— Mais, mon cher fils, cet ouvrier va venir; je lui dirai que vous ne voulez pas le voir, soit; il ne me croira pas…

— Hélas! mon père… ayez pitié de moi; je vous assure qu'il m'est impossible de voir personne… je souffre trop.

— Eh bien… voyons… cherchons un moyen… Si vous lui écriviez… on lui remettrait votre lettre tout à l'heure… vous lui assigneriez un autre rendez-vous… demain… je suppose.

— Ni demain, ni jamais, s'écria le malheureux poussé à bout; je ne veux voir qui que ce soit… je veux être seul, toujours seul… cela ne nuit à personne pourtant… n'aurai-je pas du moins cette liberté?

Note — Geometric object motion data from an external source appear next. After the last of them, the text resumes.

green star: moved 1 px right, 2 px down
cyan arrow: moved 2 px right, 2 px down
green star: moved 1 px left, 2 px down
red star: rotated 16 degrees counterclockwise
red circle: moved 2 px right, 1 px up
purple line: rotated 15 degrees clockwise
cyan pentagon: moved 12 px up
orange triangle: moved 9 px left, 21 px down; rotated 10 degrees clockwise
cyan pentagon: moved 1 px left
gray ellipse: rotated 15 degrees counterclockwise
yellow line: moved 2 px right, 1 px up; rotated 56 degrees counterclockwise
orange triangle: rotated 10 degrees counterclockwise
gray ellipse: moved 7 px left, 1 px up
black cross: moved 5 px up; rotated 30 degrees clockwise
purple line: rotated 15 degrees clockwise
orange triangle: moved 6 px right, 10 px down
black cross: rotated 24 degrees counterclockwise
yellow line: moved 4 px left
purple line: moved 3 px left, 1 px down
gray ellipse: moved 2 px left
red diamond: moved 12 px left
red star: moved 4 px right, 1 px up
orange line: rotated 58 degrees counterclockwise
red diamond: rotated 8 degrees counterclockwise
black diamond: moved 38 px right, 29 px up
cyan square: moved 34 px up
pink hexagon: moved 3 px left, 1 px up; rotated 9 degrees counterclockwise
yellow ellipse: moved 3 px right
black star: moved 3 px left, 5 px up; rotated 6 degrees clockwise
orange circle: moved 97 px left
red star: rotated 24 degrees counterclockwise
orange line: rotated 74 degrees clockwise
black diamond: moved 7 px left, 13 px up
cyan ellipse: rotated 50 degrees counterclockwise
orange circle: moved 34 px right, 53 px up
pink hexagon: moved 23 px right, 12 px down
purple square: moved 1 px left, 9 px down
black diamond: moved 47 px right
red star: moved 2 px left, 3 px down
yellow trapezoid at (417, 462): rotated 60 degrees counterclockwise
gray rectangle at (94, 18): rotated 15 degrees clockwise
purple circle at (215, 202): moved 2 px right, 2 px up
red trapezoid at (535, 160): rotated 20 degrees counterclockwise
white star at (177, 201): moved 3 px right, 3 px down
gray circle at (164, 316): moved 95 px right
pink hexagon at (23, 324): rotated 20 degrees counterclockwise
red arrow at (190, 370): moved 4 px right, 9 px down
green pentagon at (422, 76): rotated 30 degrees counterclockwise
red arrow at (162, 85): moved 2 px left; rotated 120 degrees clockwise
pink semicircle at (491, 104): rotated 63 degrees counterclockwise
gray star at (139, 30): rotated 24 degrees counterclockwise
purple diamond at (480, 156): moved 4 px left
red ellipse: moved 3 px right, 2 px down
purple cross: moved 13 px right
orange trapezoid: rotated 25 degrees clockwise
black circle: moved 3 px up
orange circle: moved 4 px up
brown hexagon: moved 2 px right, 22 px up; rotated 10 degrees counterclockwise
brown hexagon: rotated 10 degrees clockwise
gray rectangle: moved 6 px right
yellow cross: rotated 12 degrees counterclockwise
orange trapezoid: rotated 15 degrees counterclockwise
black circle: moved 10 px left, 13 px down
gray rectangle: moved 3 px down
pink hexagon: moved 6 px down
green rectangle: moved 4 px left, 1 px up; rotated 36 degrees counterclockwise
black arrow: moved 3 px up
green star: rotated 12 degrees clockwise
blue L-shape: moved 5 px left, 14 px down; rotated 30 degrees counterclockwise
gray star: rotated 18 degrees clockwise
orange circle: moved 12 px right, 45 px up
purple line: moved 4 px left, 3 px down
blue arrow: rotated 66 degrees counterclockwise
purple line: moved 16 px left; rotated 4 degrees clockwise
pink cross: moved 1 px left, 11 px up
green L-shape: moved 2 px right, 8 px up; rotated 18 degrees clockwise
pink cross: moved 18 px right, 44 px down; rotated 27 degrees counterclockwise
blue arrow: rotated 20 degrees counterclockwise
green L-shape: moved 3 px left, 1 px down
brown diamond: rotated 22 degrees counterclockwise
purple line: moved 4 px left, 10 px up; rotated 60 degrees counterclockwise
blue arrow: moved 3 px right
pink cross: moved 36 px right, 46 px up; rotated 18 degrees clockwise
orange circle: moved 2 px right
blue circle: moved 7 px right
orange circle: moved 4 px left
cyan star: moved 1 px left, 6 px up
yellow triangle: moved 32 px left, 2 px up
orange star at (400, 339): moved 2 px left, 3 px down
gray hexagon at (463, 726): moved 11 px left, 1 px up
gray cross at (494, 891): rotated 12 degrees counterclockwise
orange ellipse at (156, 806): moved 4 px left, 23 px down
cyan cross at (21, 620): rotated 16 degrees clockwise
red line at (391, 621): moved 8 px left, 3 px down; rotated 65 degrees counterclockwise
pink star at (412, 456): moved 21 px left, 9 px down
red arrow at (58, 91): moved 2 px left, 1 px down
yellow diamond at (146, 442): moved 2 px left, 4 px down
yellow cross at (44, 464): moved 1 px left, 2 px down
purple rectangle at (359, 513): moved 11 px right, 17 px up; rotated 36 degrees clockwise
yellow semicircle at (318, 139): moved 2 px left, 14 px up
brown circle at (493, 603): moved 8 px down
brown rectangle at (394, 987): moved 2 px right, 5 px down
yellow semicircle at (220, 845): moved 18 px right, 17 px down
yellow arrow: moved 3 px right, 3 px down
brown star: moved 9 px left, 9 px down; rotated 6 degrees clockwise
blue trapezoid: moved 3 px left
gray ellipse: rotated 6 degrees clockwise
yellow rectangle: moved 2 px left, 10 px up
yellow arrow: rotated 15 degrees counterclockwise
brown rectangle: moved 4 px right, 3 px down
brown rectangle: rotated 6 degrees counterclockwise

— Calmez-vous, mon fils; suivez mes conseils, ne voyez pas ce digne garçon aujourd'hui, puisque vous redoutez cet entretien; mais n'engagez pas pour cela l'avenir: demain vous pouvez changer d'avis… que votre refus de le recevoir soit vague…

— Comme vous le voudrez, mon père.

— Mais, quoique l'heure à laquelle doit venir cet ouvrier soit encore éloignée, dit le révérend, autant vaut lui écrire tout de suite.

— Je n'en aurais pas la force, mon père.

— Essayez.

— Impossible… je me sens trop faible…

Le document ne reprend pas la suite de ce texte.